■ Information given
---+---
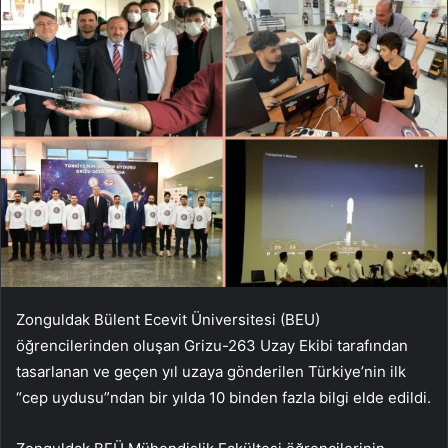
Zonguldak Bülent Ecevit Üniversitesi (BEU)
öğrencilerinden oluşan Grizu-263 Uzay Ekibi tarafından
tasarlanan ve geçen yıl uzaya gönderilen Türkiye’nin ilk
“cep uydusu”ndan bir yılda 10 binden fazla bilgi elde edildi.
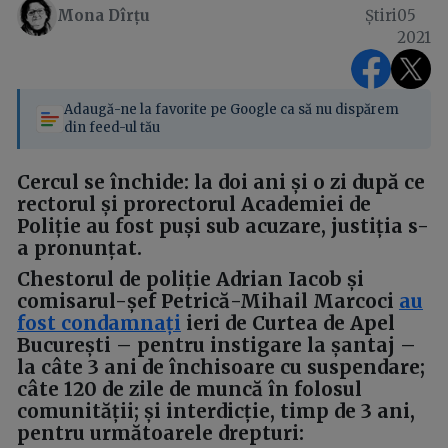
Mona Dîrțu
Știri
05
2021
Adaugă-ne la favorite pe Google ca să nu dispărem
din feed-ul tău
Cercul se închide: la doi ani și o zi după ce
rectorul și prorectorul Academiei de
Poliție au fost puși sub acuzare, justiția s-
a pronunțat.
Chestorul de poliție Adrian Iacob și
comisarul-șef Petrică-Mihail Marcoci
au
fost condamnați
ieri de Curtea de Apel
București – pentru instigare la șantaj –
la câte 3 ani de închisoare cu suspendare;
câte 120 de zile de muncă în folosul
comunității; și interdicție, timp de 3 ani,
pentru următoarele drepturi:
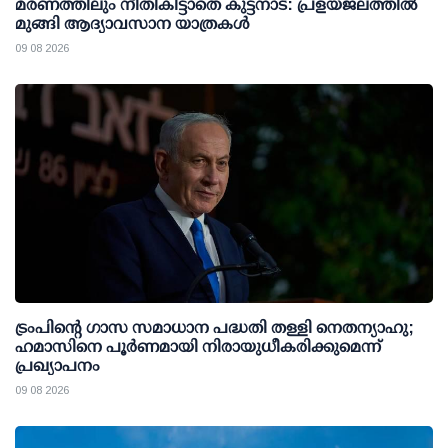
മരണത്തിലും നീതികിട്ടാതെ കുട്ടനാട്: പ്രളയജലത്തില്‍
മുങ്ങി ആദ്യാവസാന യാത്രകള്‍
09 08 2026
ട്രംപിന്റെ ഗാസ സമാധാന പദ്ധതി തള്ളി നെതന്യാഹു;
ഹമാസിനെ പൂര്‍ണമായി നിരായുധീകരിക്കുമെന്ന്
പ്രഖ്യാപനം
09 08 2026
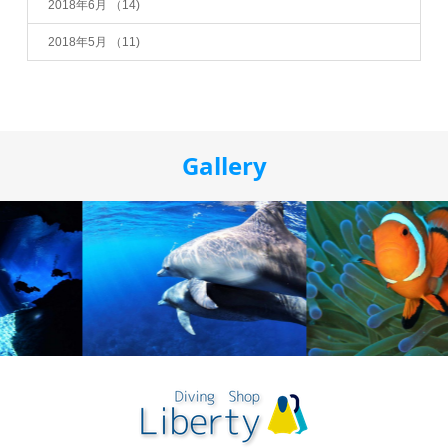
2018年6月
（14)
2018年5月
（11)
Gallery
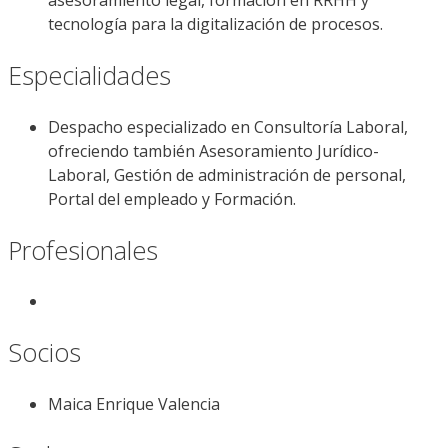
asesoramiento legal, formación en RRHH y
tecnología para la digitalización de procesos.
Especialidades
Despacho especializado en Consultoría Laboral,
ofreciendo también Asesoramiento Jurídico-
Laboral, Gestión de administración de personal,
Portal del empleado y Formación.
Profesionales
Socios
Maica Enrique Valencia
---+---
■ Work task
Please state how many lines of the data hold the string "pentru", with nothing else in your reply.

■ Exercise response
2